Kinect 2, crowd problems

hi all,

kinect v2 can track up to 2 skeletons and 6 people. I had this problem where people would engage with my installation, then move to the back, and new users would not be recognised. So I guess the kinect keeps tracking the people in the back until they leave. I guess this is a hardware limitation.

I could check with the pointcloud for “people” in front of the sensor and then reset the sensor?

cheers

hi @schlonzo, i wonder, if what you write is really the case - that the people in front are not detected. kinect should track six skeletons. does your patch select skeletons?

general way how to minimize this issue is to dedicate an area for iteration, but often people like to stay in group and interact as such.

you could maybe try to beam strong ir spots to areas where you do not want people to be detected, this could be expensive as kinect v2 does have robust filtering of ambient light.

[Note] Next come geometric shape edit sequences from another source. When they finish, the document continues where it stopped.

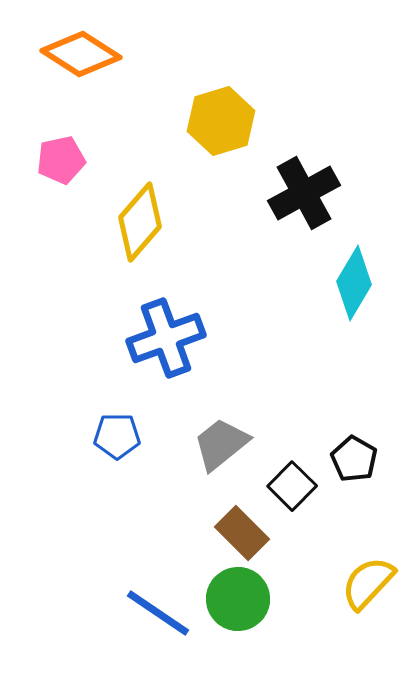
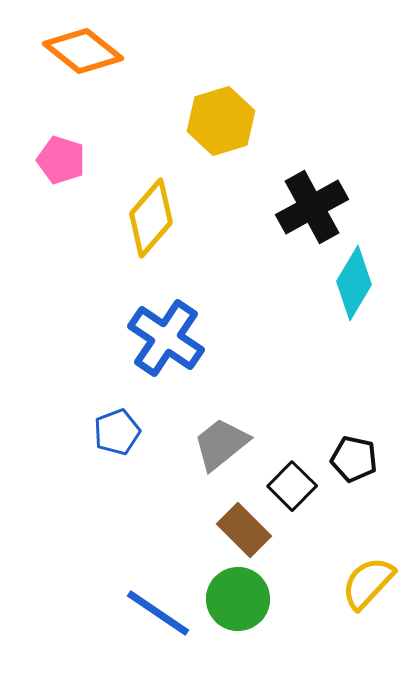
orange diamond: moved 2 px right, 3 px up; rotated 6 degrees clockwise
pink pentagon: rotated 30 degrees clockwise
black cross: moved 8 px right, 14 px down
yellow diamond: moved 11 px right, 4 px up
blue cross: rotated 36 degrees counterclockwise
blue pentagon: moved 4 px up; rotated 21 degrees counterclockwise
black pentagon: rotated 18 degrees counterclockwise
brown rectangle: moved 2 px right, 3 px up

reseting is interesting idea, i do not have data to test this, but maybe resetting the sensor, disabling the depth for a short moment. in past i had similar situations, mainly because i used only one skeleton for interaction and the logic to select correct skeleton just was not there - i used to swipe my hand in front of sensor to cover the depth sensor for a short while, this usually helped. maybe you can try to make mechanical shutter controlled by a servo if nothing else helps.

wow, ok this ir spot idea is interesting. I will give it a try when I have some time.

using the pointcloud or depthmap to do some kind of “background substraction” and resetting the sensor when something big inside the interaction area appears, should work.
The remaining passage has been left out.